Quick-paced and punchy, Buffering also contains a lot of heart and characters to instantly connect with.

Bugeja added: “My favourite sitcoms like Gavin & Stacey or Starstruck, they’ve all got a bit of pathos which really makes you connect with the characters.

“We were very keen to deal with some serious topics and have actually bad stuff happen to our characters, not just funny stuff. I think that’s what makes you want to keep watching as well as laugh, hopefully.”
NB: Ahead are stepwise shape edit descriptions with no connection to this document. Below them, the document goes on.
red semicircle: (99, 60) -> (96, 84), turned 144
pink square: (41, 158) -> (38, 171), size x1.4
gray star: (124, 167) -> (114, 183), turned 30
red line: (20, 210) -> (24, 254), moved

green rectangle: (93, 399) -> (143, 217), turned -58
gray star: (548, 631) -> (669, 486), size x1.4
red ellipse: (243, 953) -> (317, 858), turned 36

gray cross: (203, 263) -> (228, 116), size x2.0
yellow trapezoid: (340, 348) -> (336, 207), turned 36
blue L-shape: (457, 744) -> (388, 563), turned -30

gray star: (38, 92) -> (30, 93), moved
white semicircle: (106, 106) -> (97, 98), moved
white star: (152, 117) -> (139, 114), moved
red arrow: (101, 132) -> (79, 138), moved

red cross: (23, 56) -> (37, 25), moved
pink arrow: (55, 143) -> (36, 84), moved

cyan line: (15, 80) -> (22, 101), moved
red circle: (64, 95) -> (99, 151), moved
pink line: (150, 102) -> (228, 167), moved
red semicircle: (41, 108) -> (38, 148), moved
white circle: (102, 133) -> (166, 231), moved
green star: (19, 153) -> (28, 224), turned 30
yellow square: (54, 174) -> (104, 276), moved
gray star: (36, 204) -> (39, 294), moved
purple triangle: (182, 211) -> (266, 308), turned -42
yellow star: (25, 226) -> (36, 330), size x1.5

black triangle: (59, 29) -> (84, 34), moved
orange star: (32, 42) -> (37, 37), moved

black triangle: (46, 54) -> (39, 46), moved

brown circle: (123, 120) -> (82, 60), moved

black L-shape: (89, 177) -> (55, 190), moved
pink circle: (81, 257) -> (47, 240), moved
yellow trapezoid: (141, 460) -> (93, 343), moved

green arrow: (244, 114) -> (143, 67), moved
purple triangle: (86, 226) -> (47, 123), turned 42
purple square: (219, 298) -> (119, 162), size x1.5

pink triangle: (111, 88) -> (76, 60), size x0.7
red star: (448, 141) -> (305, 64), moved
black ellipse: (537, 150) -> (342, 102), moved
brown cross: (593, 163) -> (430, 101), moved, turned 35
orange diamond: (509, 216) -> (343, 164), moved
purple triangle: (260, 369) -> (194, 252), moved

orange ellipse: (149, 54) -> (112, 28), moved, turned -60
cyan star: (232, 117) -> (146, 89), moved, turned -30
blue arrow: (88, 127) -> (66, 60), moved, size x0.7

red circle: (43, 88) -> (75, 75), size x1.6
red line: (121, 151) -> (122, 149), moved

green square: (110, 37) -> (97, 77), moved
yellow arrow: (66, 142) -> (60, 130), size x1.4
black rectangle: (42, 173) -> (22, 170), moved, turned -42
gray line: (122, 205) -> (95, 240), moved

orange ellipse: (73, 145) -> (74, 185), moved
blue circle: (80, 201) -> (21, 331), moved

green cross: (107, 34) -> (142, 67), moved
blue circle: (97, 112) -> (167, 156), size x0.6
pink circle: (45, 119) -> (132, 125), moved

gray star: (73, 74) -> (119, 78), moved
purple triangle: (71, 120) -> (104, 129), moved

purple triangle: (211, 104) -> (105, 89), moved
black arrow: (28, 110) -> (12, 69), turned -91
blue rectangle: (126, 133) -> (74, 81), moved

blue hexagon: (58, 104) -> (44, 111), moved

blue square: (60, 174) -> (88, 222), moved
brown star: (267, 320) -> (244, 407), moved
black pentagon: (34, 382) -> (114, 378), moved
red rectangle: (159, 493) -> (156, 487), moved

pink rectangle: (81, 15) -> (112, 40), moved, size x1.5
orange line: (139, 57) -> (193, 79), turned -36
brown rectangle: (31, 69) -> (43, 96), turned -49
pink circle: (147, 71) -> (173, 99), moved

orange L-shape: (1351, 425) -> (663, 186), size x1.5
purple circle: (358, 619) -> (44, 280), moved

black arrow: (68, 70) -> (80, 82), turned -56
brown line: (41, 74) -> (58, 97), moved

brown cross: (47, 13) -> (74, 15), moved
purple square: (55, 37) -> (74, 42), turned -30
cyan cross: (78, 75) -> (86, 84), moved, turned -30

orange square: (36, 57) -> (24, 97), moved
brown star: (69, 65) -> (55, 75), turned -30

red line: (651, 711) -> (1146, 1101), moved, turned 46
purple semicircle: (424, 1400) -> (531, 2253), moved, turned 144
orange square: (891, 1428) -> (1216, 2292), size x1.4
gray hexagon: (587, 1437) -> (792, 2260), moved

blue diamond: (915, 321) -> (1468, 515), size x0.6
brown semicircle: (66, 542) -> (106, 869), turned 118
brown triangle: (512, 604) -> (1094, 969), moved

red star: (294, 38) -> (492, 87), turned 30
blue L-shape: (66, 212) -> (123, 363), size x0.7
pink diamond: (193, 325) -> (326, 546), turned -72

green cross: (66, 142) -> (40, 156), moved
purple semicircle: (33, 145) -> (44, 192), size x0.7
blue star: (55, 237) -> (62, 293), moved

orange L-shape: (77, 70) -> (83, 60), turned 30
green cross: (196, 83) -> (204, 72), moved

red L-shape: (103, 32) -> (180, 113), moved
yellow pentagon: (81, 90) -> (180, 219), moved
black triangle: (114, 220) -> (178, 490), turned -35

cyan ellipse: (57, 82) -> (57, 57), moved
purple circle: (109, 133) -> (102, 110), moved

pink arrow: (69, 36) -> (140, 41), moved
Young talent’s time to shine

Buffering is one of a number of shows featuring young UK comedians to have emerged in recent years as the next generation of comedy storytellers are given the chance to shine.

“It’s so exciting to watch people that we’ve come up with doing TV, so many of my peers are just smashing it,” Bugeja said. “Mae Martin’s Netflix show is great. We’ve got the same production company as Rose Matafeo, her show Starstruck is made by HBO as well as BBC Three.

“Their budget is slightly bigger than ours! Me and Iain were in this tiny office up in West London, below us Russell Howard was doing his TV show in a massive beautiful glass office and then Rose was next door with a fan, whiteboard, TVs… We were in this tired old office.”

No matter the location or budget, however, Bugeja has fulfilled one of his ambitions.

“It’s always been my dream to write a sitcom, from day one,” he said. “I wrote a script before stand-up. I love stand-up, the buzz of writing a joke, an Edinburgh show, is unrivalled.

“But I love writing stories, all the geeky structure stuff I really love it. This is where I’ve always wanted to get to really, and I want to keep doing it.”